Problem details
Go through the data and copy each line where the word "varier" shows up.

━━━━━ Data in this exercise

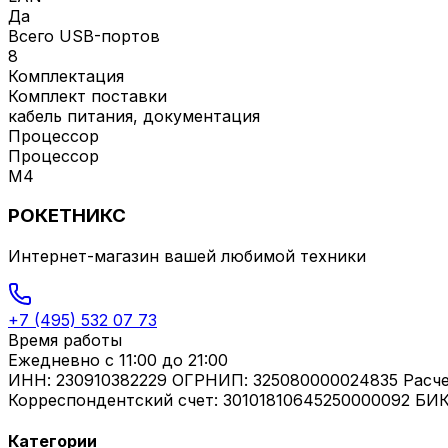
Да
Всего USB-портов
8
Комплектация
Комплект поставки
кабель питания, документация
Процессор
Процессор
M4
РОКЕТНИКС
Интернет-магазин вашей любимой техники
+7 (495) 532 07 73
Время работы
Ежедневно
с 11:00 до 21:00
ИНН: 230910382229 ОГРНИП: 325080000024835 Расч
Корреспондентский счет: 30101810645250000092 БИК
Категории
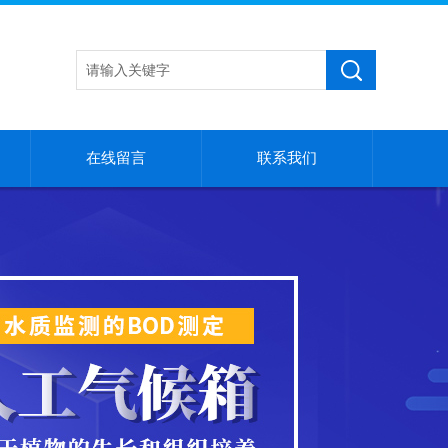
在线留言
联系我们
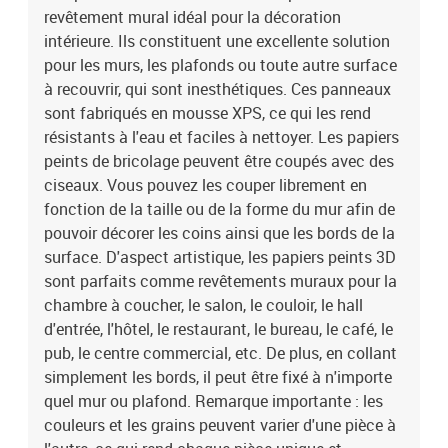
revêtement mural idéal pour la décoration
peuvent varier d'une pièce à l'autre, ce qui rend chaque pièce
unique et légèrement différente l'une de l'autre ; La livraison est
intérieure. Ils constituent une excellente solution
aléatoire, ce qui garantit l'exclusivité et l'individualité de votre
pour les murs, les plafonds ou toute autre surface
produit.Couleur : gris origamiMatériau : mousse XPS (polystyrène
à recouvrir, qui sont inesthétiques. Ces panneaux
expansé)Dimensions (chaque panneau) : 50 x 50 cm (L x l)4 x
sont fabriqués en mousse XPS, ce qui les rend
panneau de 1 m²12 x panneau de 3 m²Assemblage requis :
résistants à l'eau et faciles à nettoyer. Les papiers
nonRemarque : la colle n'est pas incluseLa livraison contient :12 x
peints de bricolage peuvent être coupés avec des
panneau mural
ciseaux. Vous pouvez les couper librement en
fonction de la taille ou de la forme du mur afin de
pouvoir décorer les coins ainsi que les bords de la
surface. D'aspect artistique, les papiers peints 3D
sont parfaits comme revêtements muraux pour la
chambre à coucher, le salon, le couloir, le hall
d'entrée, l'hôtel, le restaurant, le bureau, le café, le
pub, le centre commercial, etc. De plus, en collant
simplement les bords, il peut être fixé à n'importe
quel mur ou plafond. Remarque importante : les
couleurs et les grains peuvent varier d'une pièce à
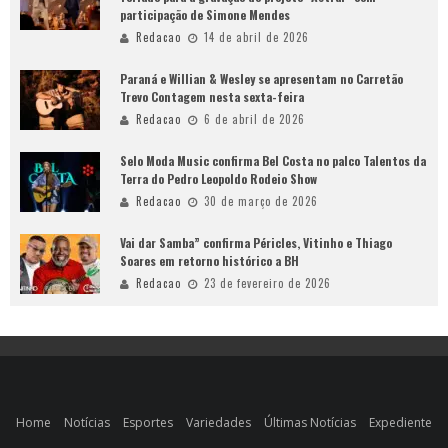
participação de Simone Mendes
Redacao
14 de abril de 2026
Paraná e Willian & Wesley se apresentam no Carretão
Trevo Contagem nesta sexta-feira
Redacao
6 de abril de 2026
Selo Moda Music confirma Bel Costa no palco Talentos da
Terra do Pedro Leopoldo Rodeio Show
Redacao
30 de março de 2026
Vai dar Samba” confirma Péricles, Vitinho e Thiago
Soares em retorno histórico a BH
Redacao
23 de fevereiro de 2026
Home
Notícias
Esportes
Variedades
Últimas Notícias
Expediente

━━━━━━━━━━

Response to the task
peuvent varier d'une pièce à l'autre, ce qui rend chaque pièce
couleurs et les grains peuvent varier d'une pièce à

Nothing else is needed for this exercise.